------ EXERCISE DATA

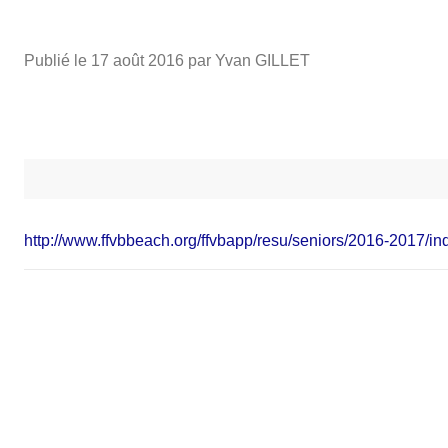
Publié le
17 août 2016
par Yvan GILLET
http://www.ffvbbeach.org/ffvbapp/resu/seniors/2016-2017/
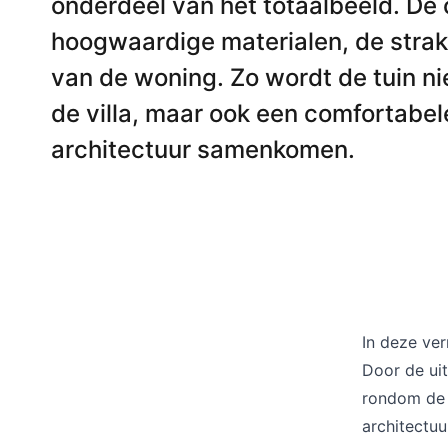
onderdeel van het totaalbeeld. De c
Barstoelen
hoogwaardige materialen, de strakke
van de woning. Zo wordt de tuin ni
de villa, maar ook een comfortabel
Deals
architectuur samenkomen.
In deze ver
Door de uit
rondom de 
architectu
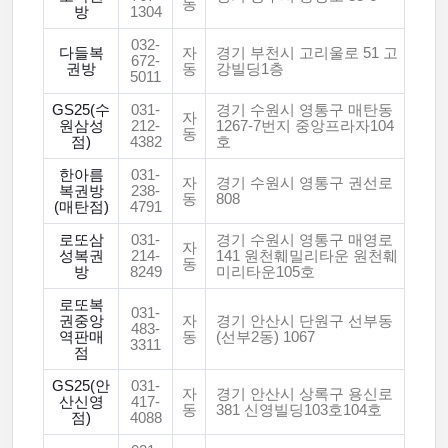
동
방
1304
032-
다들복
자
경기 부천시 고리울로 51 고
672-
권방
동
강빌딩1층
5011
GS25(수
031-
경기 수원시 영통구 매탄동
자
원삼성
212-
1267-7번지 중앙프라자104
동
점)
4382
호
한아름
031-
자
경기 수원시 영통구 권선로
복권방
238-
동
808
(매탄점)
4791
로또삼
031-
경기 수원시 영통구 매영로
자
성복권
214-
141 원천훼밀리타운 원천훼
동
방
8249
미리타운105호
로또복
031-
권중앙
자
경기 안산시 단원구 선부동
483-
역판매
동
(선부2동) 1067
3311
점
GS25(안
031-
자
경기 안산시 상록구 용신로
산신영
417-
동
381 신영빌딩103호104호
점)
4088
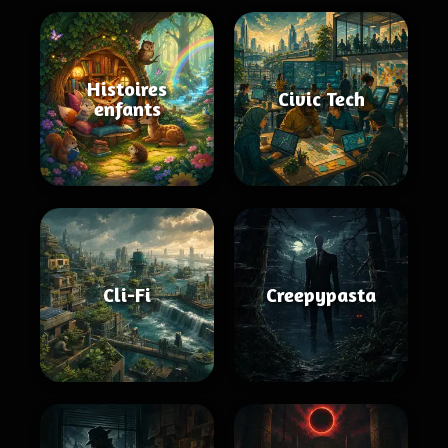
Histoires
Civic Tech
enfants
Cli-Fi
Creepypasta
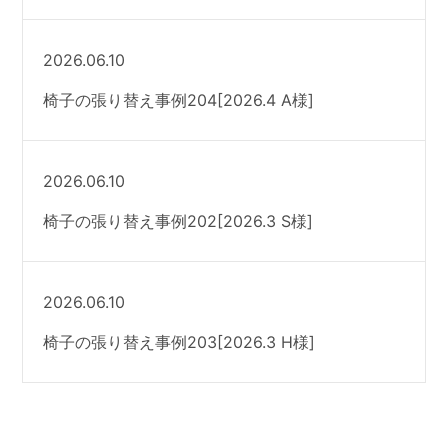
2026.06.10
椅子の張り替え事例204[2026.4 A様]
2026.06.10
椅子の張り替え事例202[2026.3 S様]
2026.06.10
椅子の張り替え事例203[2026.3 H様]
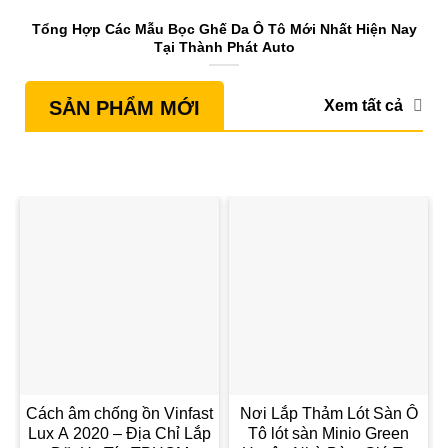
Tổng Hợp Các Mẫu Bọc Ghế Da Ô Tô Mới Nhất Hiện Nay
S
Tại Thành Phát Auto
Xem tất cả
SẢN PHẨM MỚI
Cách âm chống ồn Vinfast
Nơi Lắp Thảm Lót Sàn Ô
Lux A 2020 – Địa Chỉ Lắp
Tô lót sàn Minio Green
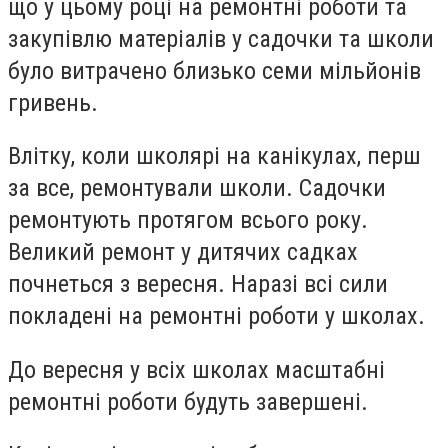
що у цьому році на ремонтні роботи та
закупівлю матеріалів у садочки та школи
було витрачено близько семи мільйонів
гривень.
Влітку, коли школярі на канікулах, перш
за все, ремонтували школи. Садочки
ремонтують протягом всього року.
Великий ремонт у дитячих садках
почнеться з вересня. Наразі всі сили
покладені на ремонтні роботи у школах.
До вересня у всіх школах масштабні
ремонтні роботи будуть завершені.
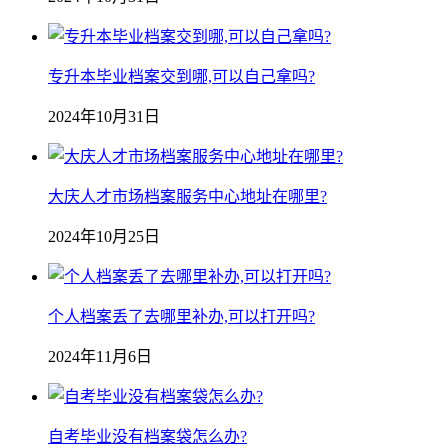
专升本毕业档案交到哪,可以自己拿吗?
2024年10月31日
大庆人才市场档案服务中心地址在哪里?
2024年10月25日
个人档案丢了去哪里补办,可以打开吗?
2024年11月6日
自考毕业没有档案袋怎么办?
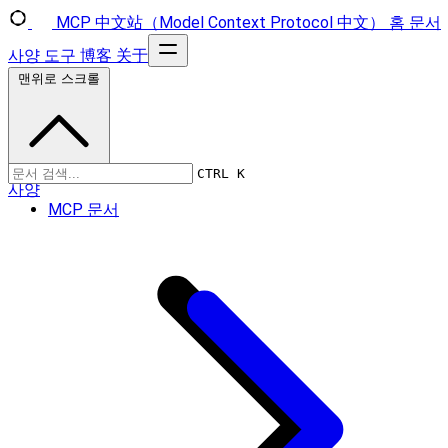
MCP 中文站（Model Context Protocol 中文）
홈
문서
사양
도구
博客
关于
맨위로 스크롤
CTRL K
사양
MCP 문서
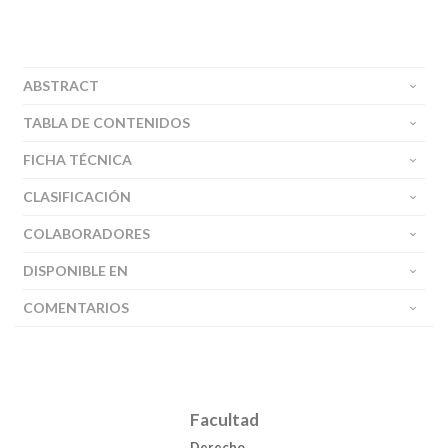
ABSTRACT
TABLA DE CONTENIDOS
FICHA TÉCNICA
CLASIFICACIÓN
COLABORADORES
DISPONIBLE EN
COMENTARIOS
Facultad
Derecho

------------

GOAL OF THE EXERCISE> Transcribe every record above in full. Pictures stay out of the copy.

WRITTEN REPLY>
Publié le
17 août 2016
par Yvan GILLET
http://www.ffvbbeach.org/ffvbapp/resu/seniors/2016-2017/
onderdeel van het totaalbeeld. De c
Barstoelen
hoogwaardige materialen, de strakke
van de woning. Zo wordt de tuin ni
de villa, maar ook een comfortabel
Deals
architectuur samenkomen.
In deze ver
Door de uit
rondom de 
architectu
동
방
1304
032-
다들복
자
경기 부천시 고리울로 51 고
672-
권방
동
강빌딩1층
5011
GS25(수
031-
경기 수원시 영통구 매탄동
자
원삼성
212-
1267-7번지 중앙프라자104
동
점)
4382
호
한아름
031-
자
경기 수원시 영통구 권선로
복권방
238-
동
808
(매탄점)
4791
로또삼
031-
경기 수원시 영통구 매영로
자
성복권
214-
141 원천훼밀리타운 원천훼
동
방
8249
미리타운105호
로또복
031-
권중앙
자
경기 안산시 단원구 선부동
483-
역판매
동
(선부2동) 1067
3311
점
GS25(안
031-
자
경기 안산시 상록구 용신로
산신영
417-
동
381 신영빌딩103호104호
점)
4088
Histoires
Civic Tech
enfants
Cli-Fi
Creepypasta
2026.06.10
椅子の張り替え事例204[2026.4 A様]
2026.06.10
椅子の張り替え事例202[2026.3 S様]
2026.06.10
椅子の張り替え事例203[2026.3 H様]
Tổng Hợp Các Mẫu Bọc Ghế Da Ô Tô Mới Nhất Hiện Nay
S
Tại Thành Phát Auto
Xem tất cả
SẢN PHẨM MỚI
Cách âm chống ồn Vinfast
Nơi Lắp Thảm Lót Sàn Ô
Lux A 2020 – Địa Chỉ Lắp
Tô lót sàn Minio Green
що у цьому році на ремонтні роботи та
закупівлю матеріалів у садочки та школи
було витрачено близько семи мільйонів
гривень.
Влітку, коли школярі на канікулах, перш
за все, ремонтували школи. Садочки
ремонтують протягом всього року.
Великий ремонт у дитячих садках
почнеться з вересня. Наразі всі сили
покладені на ремонтні роботи у школах.
До вересня у всіх школах масштабні
ремонтні роботи будуть завершені.
专升本毕业档案交到哪,可以自己拿吗?
2024年10月31日
大庆人才市场档案服务中心地址在哪里?
2024年10月25日
个人档案丢了去哪里补办,可以打开吗?
2024年11月6日
自考毕业没有档案袋怎么办?
MCP 中文站（Model Context Protocol 中文）
홈
문서
사양
도구
博客
关于
맨위로 스크롤
CTRL K
사양
MCP 문서
ABSTRACT
TABLA DE CONTENIDOS
FICHA TÉCNICA
CLASIFICACIÓN
COLABORADORES
DISPONIBLE EN
COMENTARIOS
Facultad
Derecho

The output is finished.